Task goal
Copy the records below exactly as they stand. Leave out the pictures.

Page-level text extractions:
════════════════════

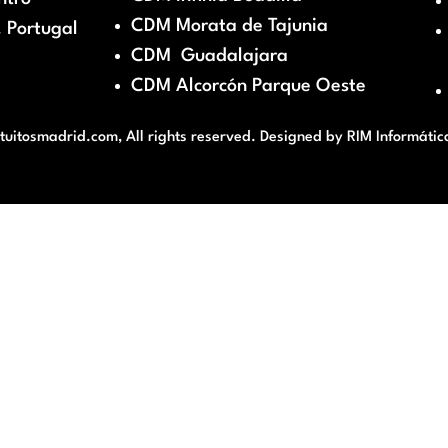
CDM Morata de Tajunia
 Portugal
CDM Guadalajara
CDM Alcorcón Parque Oeste
itosmadrid.com, All rights reserved. Designed by
RIM Informátic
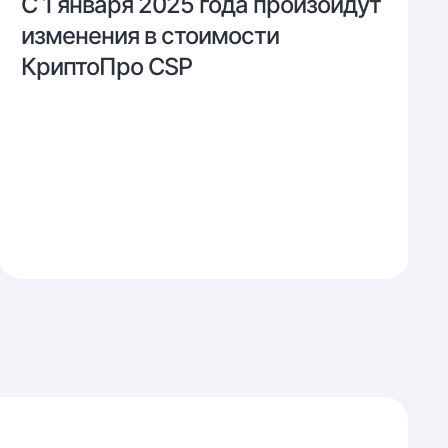
С
С 1 января 2025 года произойдут
1
изменения в стоимости
января
КриптоПро CSP
2025
года
произойдут
изменения
в
стоимости
КриптоПро
CSP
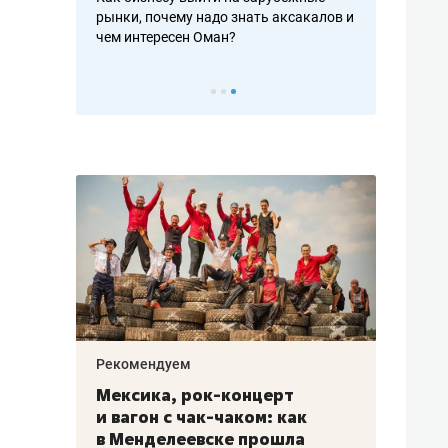
рафакте,
рынки, почему надо знать аксакалов и
о трехкратно
кредитов
чем интересен Оман?
клиентах и ч
Рекомендуем
Рекоме
ой
Мексика, рок-концерт
«Прор
и вагон с чак-чаком: как
30 ме
еским
в Менделеевске прошла
лечит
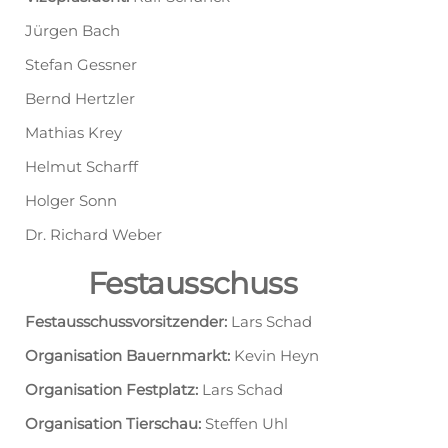
Jürgen Bach
Stefan Gessner
Bernd Hertzler
Mathias Krey
Helmut Scharff
Holger Sonn
Dr. Richard Weber
Festausschuss
Festausschussvorsitzender:
Lars Schad
Organisation Bauernmarkt:
Kevin Heyn
Organisation Festplatz:
Lars Schad
Organisation Tierschau:
Steffen Uhl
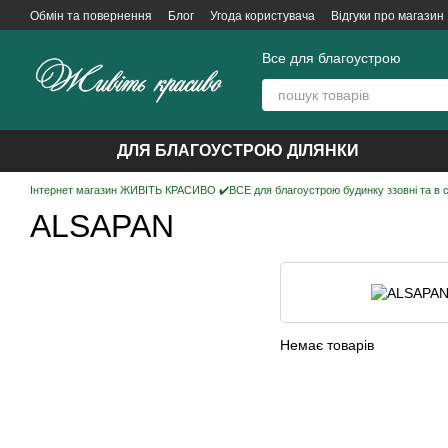
Перейти до основного контенту
Обмін та повернення
Блог
Угода користувача
Відгуки про магазин
Все для благоустрою
ДЛЯ БЛАГОУСТРОЮ ДІЛЯНКИ
Інтернет магазин ЖИВІТЬ КРАСИВО ✔️ВСЕ для благоустрою будинку ззовні та в 
ALSAPAN
Немає товарів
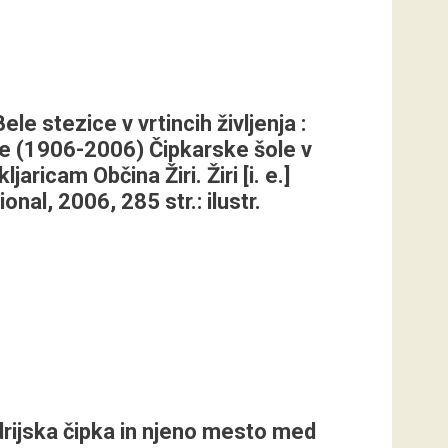
Bele stezice v vrtincih življenja :
ce (1906-2006) Čipkarske šole v
jaricam Občina Žiri. Žiri [i. e.]
onal, 2006, 285 str.: ilustr.
Idrijska čipka in njeno mesto med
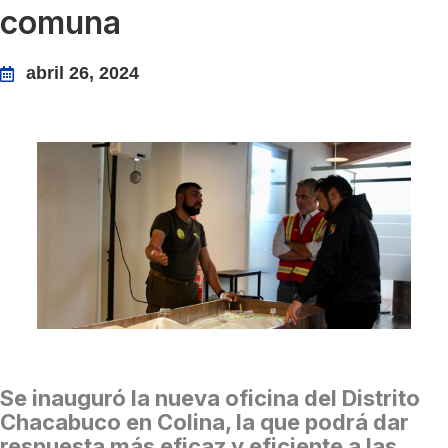
comuna
abril 26, 2024
Se inauguró la nueva oficina del Distrito
Chacabuco en Colina, la que podrá dar
respuesta más eficaz y eficiente a las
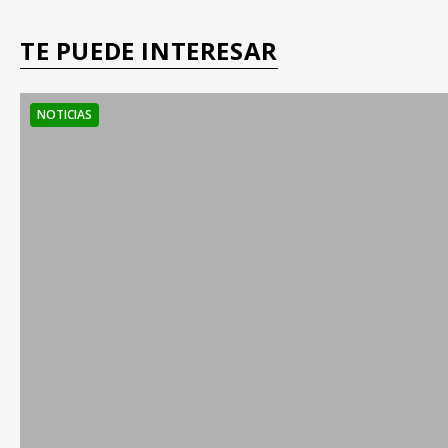
TE PUEDE INTERESAR
NOTICIAS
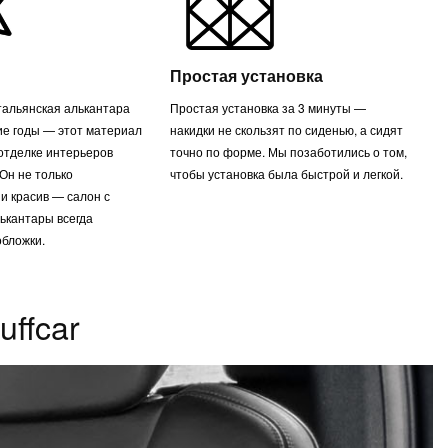
Простая установка
альянская алькантара
Простая установка за 3 минуты —
ие годы — этот материал
накидки не скользят по сиденью, а сидят
 отделке интерьеров
точно по форме. Мы позаботились о том,
Он не только
чтобы установка была быстрой и легкой.
 и красив — салон с
лькантары всегда
обложки.
ffcar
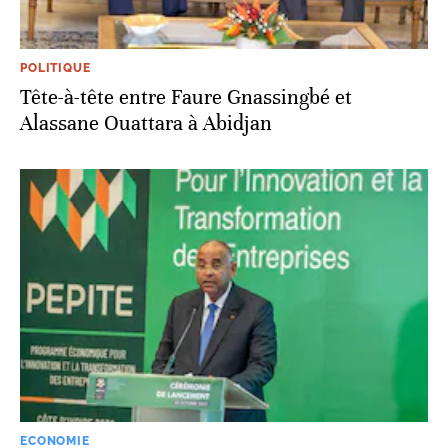
POLITIQUE
Tête-à-tête entre Faure Gnassingbé et
Alassane Ouattara à Abidjan
ECONOMIE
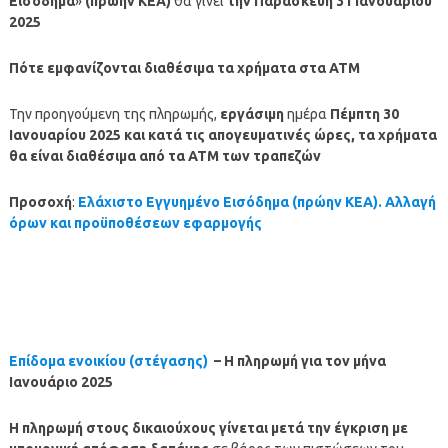
Εισόδημα
»
(πρώην ΚΕΑ)
θα γίνει
την Παρασκευή 31 Ιανουαρίου
2025
Πότε εμφανίζονται διαθέσιμα τα χρήματα στα ΑΤΜ
Την προηγούμενη της πληρωμής,
εργάσιμη
ημέρα
Πέμπτη
30
Ιανουαρίου 2025
και κατά τις απογευματινές ώρες, τα χρήματα
θα είναι διαθέσιμα από τα ΑΤΜ των τραπεζών
Προσοχή
:
Ελάχιστο Εγγυημένο Εισόδημα (πρώην ΚΕΑ). Αλλαγή
όρων και προϋποθέσεων εφαρμογής
Επίδομα ενοικίου (στέγασης)
– Η πληρωμή για τον
μήνα
Ιανουάριο 2025
Η
πληρωμή
στους δικαιούχους γίνεται μετά την έγκριση με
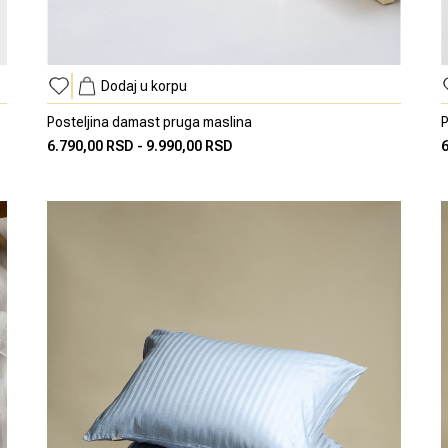
Dodaj u korpu
Posteljina damast pruga maslina
P
6.790,00 RSD
-
9.990,00 RSD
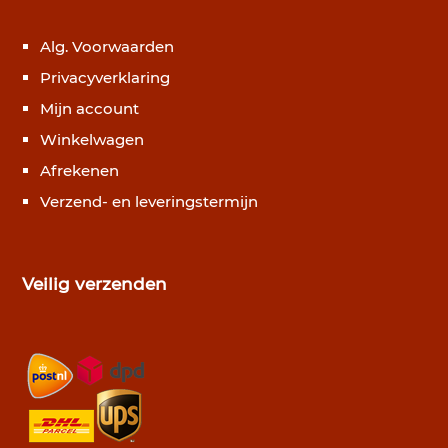
Alg. Voorwaarden
Privacyverklaring
Mijn account
Winkelwagen
Afrekenen
Verzend- en leveringstermijn
Veilig verzenden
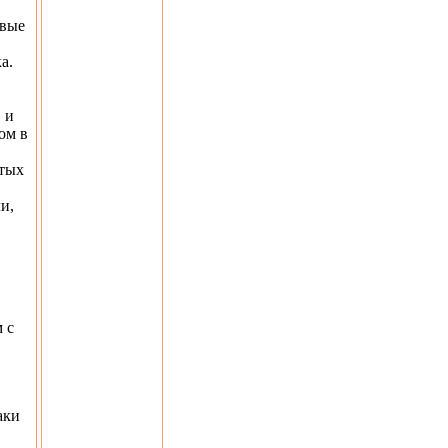
овые
а.
 и
ом в
утых
и,
 с
аки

════════════════════

Answer box
CDM Morata de Tajunia
 Portugal
CDM Guadalajara
CDM Alcorcón Parque Oeste
itosmadrid.com, All rights reserved. Designed by
RIM Informátic
С
С 1 января 2025 года произойдут
1
изменения в стоимости
января
КриптоПро CSP
2025
года
произойдут
изменения
в
стоимости
КриптоПро
CSP
рафакте,
рынки, почему надо знать аксакалов и
о трехкратно
кредитов
чем интересен Оман?
клиентах и ч
Рекомендуем
Рекоме
ой
Мексика, рок-концерт
«Прор
и вагон с чак-чаком: как
30 ме
еским
в Менделеевске прошла
лечит
Jürgen Bach
Stefan Gessner
Bernd Hertzler
Mathias Krey
Helmut Scharff
Holger Sonn
Dr. Richard Weber
Festausschuss
Festausschussvorsitzender:
Lars Schad
Organisation Bauernmarkt:
Kevin Heyn
Organisation Festplatz:
Lars Schad
Organisation Tierschau:
Steffen Uhl
Перейти до основного контенту
Обмін та повернення
Блог
Угода користувача
Відгуки про магазин
Все для благоустрою
ДЛЯ БЛАГОУСТРОЮ ДІЛЯНКИ
Інтернет магазин ЖИВІТЬ КРАСИВО ✔️ВСЕ для благоустрою будинку ззовні та в 
ALSAPAN
Немає товарів
Bele stezice v vrtincih življenja :
ce (1906-2006) Čipkarske šole v
jaricam Občina Žiri. Žiri [i. e.]
onal, 2006, 285 str.: ilustr.
Idrijska čipka in njeno mesto med
comuna
abril 26, 2024
Se inauguró la nueva oficina del Distrito
Chacabuco en Colina, la que podrá dar
respuesta más eficaz y eficiente a las
TE PUEDE INTERESAR
NOTICIAS
Простая установка
альянская алькантара
Простая установка за 3 минуты —
ие годы — этот материал
накидки не скользят по сиденью, а сидят
 отделке интерьеров
точно по форме. Мы позаботились о том,
Он не только
чтобы установка была быстрой и легкой.
 и красив — салон с
лькантары всегда
обложки.
ffcar
POLITIQUE
Tête-à-tête entre Faure Gnassingbé et
Alassane Ouattara à Abidjan
ECONOMIE
Εισόδημα
»
(πρώην ΚΕΑ)
θα γίνει
την Παρασκευή 31 Ιανουαρίου
2025
Πότε εμφανίζονται διαθέσιμα τα χρήματα στα ΑΤΜ
Την προηγούμενη της πληρωμής,
εργάσιμη
ημέρα
Πέμπτη
30
Ιανουαρίου 2025
και κατά τις απογευματινές ώρες, τα χρήματα
θα είναι διαθέσιμα από τα ΑΤΜ των τραπεζών
Προσοχή
:
Ελάχιστο Εγγυημένο Εισόδημα (πρώην ΚΕΑ). Αλλαγή
όρων και προϋποθέσεων εφαρμογής
Επίδομα ενοικίου (στέγασης)
– Η πληρωμή για τον
μήνα
Ιανουάριο 2025
Η
πληρωμή
στους δικαιούχους γίνεται μετά την έγκριση με
Dodaj u korpu
Posteljina damast pruga maslina
P
6.790,00 RSD
-
9.990,00 RSD
Alg. Voorwaarden
Privacyverklaring
Mijn account
Winkelwagen
Afrekenen
Verzend- en leveringstermijn
Veilig verzenden
овые
а.
 и
ом в
утых
и,
 с
аки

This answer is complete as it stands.